◆ DIRECTIONS FOR THIS TASK ◆
Copy out each line of the listing below where the string "City" appears.

◆ DATA SHOWN ◆

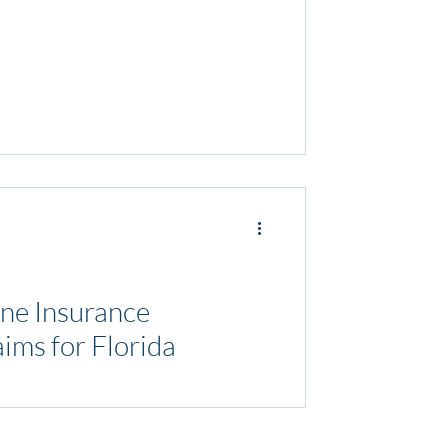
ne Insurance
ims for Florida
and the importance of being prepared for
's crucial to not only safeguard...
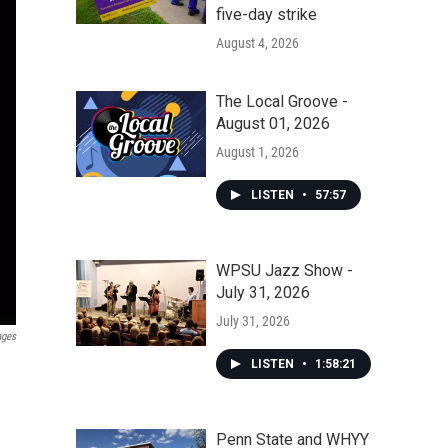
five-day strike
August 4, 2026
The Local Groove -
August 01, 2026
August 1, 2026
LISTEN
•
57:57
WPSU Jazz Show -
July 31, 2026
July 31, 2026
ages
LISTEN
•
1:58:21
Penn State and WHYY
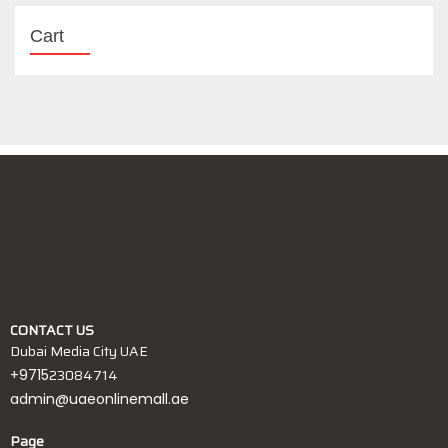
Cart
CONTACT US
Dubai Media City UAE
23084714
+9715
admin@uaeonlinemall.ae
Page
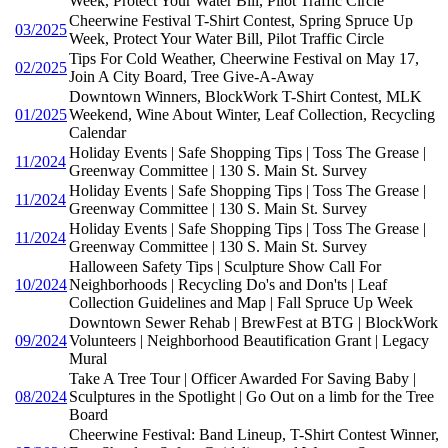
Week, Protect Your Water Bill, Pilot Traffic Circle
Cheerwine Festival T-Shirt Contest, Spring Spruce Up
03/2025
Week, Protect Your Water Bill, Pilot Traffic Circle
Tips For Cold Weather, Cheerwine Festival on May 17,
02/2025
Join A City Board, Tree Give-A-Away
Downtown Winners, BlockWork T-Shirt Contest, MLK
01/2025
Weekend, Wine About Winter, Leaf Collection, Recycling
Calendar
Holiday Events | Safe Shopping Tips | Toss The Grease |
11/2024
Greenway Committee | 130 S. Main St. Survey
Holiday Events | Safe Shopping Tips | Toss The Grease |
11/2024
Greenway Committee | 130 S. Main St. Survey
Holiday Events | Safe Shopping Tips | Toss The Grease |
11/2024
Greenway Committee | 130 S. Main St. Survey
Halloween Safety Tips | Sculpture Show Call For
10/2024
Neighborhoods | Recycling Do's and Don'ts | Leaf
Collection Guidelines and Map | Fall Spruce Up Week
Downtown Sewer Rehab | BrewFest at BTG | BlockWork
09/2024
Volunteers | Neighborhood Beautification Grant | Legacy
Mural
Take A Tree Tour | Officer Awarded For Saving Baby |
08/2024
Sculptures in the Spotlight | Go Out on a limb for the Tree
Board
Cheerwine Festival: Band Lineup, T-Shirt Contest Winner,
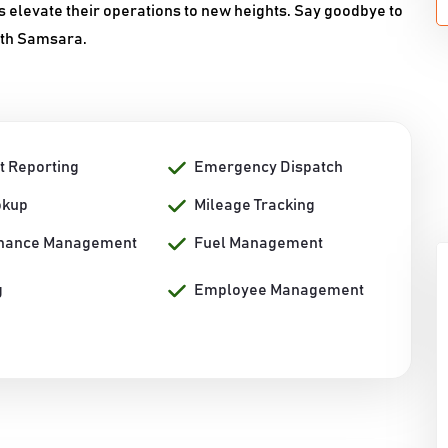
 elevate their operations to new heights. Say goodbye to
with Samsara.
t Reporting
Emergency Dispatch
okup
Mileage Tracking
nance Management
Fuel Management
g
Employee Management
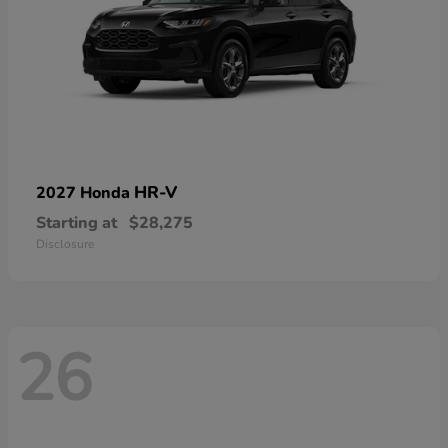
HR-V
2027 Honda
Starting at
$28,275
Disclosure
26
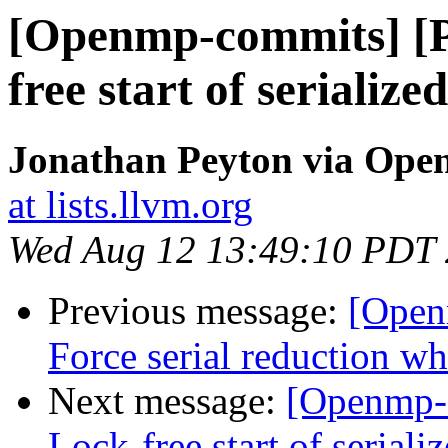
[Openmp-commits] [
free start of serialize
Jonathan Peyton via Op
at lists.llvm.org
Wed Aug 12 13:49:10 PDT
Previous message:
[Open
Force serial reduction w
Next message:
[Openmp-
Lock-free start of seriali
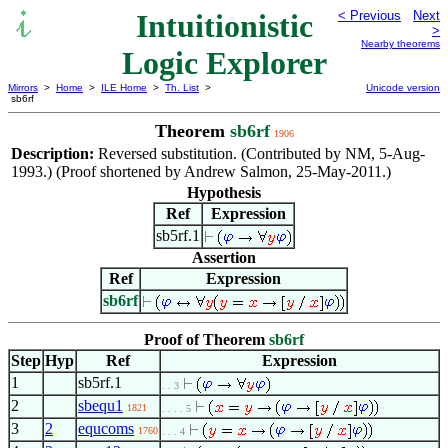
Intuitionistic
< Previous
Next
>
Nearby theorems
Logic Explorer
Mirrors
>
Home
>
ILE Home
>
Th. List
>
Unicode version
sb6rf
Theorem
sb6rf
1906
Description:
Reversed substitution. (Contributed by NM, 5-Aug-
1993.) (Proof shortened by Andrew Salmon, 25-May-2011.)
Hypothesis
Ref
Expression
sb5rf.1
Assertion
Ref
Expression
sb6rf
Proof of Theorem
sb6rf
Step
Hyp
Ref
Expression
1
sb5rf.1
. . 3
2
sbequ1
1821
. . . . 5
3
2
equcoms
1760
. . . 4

...

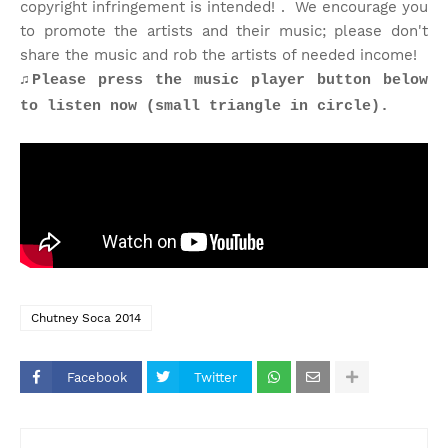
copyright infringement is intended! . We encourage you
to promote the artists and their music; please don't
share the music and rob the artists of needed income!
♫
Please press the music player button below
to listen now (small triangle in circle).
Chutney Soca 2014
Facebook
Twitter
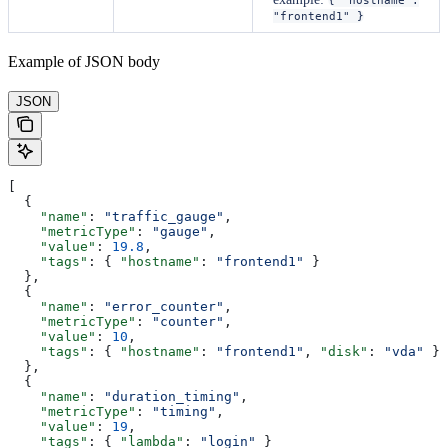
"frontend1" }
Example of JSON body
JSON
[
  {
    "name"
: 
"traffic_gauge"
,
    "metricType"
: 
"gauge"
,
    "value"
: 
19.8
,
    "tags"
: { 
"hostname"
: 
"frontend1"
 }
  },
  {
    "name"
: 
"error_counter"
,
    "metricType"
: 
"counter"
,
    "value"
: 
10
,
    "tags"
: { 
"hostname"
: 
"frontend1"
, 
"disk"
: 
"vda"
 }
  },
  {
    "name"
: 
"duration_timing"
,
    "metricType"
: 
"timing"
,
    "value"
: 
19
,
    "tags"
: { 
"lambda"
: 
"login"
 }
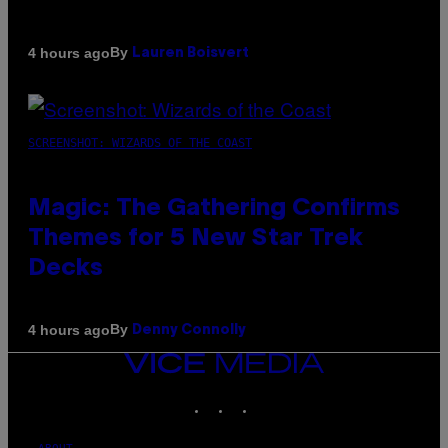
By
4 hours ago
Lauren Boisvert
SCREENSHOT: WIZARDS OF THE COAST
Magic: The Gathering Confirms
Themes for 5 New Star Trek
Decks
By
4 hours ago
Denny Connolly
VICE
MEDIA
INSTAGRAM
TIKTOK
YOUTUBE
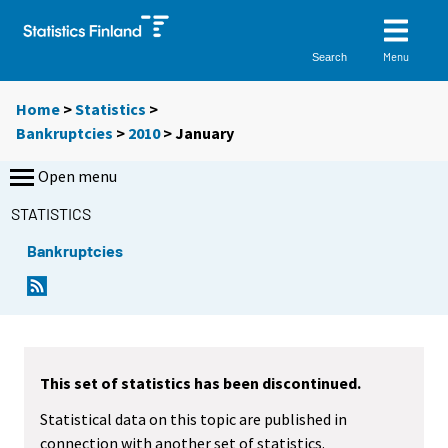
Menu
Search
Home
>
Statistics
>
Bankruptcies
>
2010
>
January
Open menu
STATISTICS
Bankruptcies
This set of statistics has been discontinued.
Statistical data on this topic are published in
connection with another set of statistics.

◆ WORKED SOLUTION ◆
Dubai Media City UAE
Join A City Board, Tree Give-A-Away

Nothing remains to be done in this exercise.